To test the generalization ability of the model for different densities of litchi, three different scenes of sparse (small), normal (medium), and dense (large) litchi were selected for recognition detection. The actual detection results are shown in Figure 68.

In the images taken in a natural environment, the number and density of litchi differ greatly. It is easier to identify the litchi that are larger and clearly imaged. However, for images containing a large number of litchi, the detection is more difficult because the branches and leaves are obscured and the fruit are stuck together. The test set was divided into two gradients according to the number of fruit in the image. The gradients were less than 100 and more than 100. The correct rates of the two recognition models were compared separately. The image detection results are shown in Table 5.
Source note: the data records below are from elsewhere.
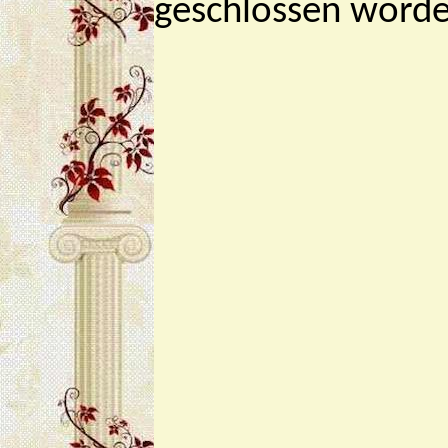
geschlossen worde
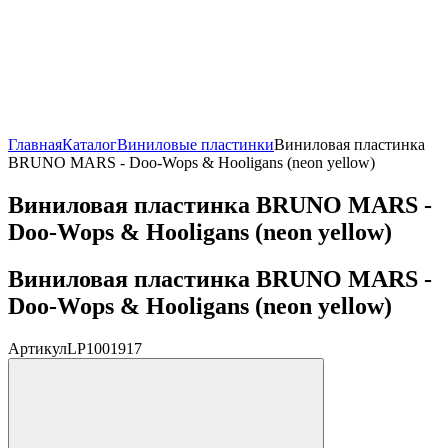
Главная
Каталог
Виниловые пластинки
Виниловая пластинка
BRUNO MARS - Doo-Wops & Hooligans (neon yellow)
Виниловая пластинка BRUNO MARS -
Doo-Wops & Hooligans (neon yellow)
Виниловая пластинка BRUNO MARS -
Doo-Wops & Hooligans (neon yellow)
Артикул
LP1001917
As the number of fruit in the image increased, there were more cases of fruit blocking each other and sticking together. Additionally, the more fruit contained in the image, the more complex the background. The litchi in the image were also smaller and blurrier, leading to the features not being easily extracted. In dense scenes, the correct recognition rate of the original YOLOv4 model was greatly reduced. However, the correct recognition rate of the proposed improved model does not change much at any litchi density. The correct rate was 2.88% greater than the YOLOv4 prediction in sparse scenes. The correct rate was 3.55% greater than the YOLOv4 prediction in normal scenes. In dense scenes, the correct rate was 9.41% greater than the YOLOv4 prediction. Thus, the improved model was effective for the detection of a large number of densely distributed targets in a large scene. It also met the demand for real-time detection of litchi fruit in litchi orchards.

4. Conclusions

Intelligent monitoring of litchi orchards based on the IoT and artificial intelligence technology can be used for real-time data collection from litchi fruit trees and of fruit growth, to carry out intelligent planting decisions to increase litchi orchard production by eliminating traditional orchard operations and management practices. These are important developmental direction for litchi orchards. To improve the real-time recognition and detection of litchi fruit, this study proposed an improved Lit-YOLO model based on the deep learning YOLOv4 model. The K-means++ clustering algorithm was first used to obtain the anchor data suitable for the litchi dataset. A 32-fold downsampled network was removed from the original network, and a 4-fold downsampled feature map was produced for predicting small targets. Sliding windows with overlaps were cropped from the original map before being inputted into the model, and they were inputted separately into the model for prediction. Finally, the overlapping prediction frames were filtered using the NMS algorithm. With 400 scene images (320 images in the training set and 80 images in the test set) detected, the improved Lit-YOLO model has a recognition rate of over 91% in both scenes, having more and less numbers of fruit. The model was robust for the detection of densely distributed small targets in large scenes. The recognition of obscured litchi was also more accurate than the original model. Accurate and reliable fruit recognition may provide local information for robotic picking. It also allows for yield prediction and proper marketing planning. The improved methodology of the new model may be applied to the detection of other small fruit with dense distributions in a natural environment.

Data Availability

The litchi detection data used to support the findings of this study have not been made available. Currently, no data were uploaded, and the manuscript data will be updated after acceptance.

Conflicts of Interest

The authors declare no conflicts of interest.

Acknowledgments

This work was supported by grants from the Guangdong Agricultural Research Project and the Agricultural Technology Promotion Project. The project name is litchi automatic picking equipment key components development and testing (no. F21137) and the project by the South China Agricultural University, in conjunction with Guangdong RuoBo Intelligent Co. Ltd. The authors thank Zhen Long Shan Ding village litchi professional cooperative four units to carry out research and test verification.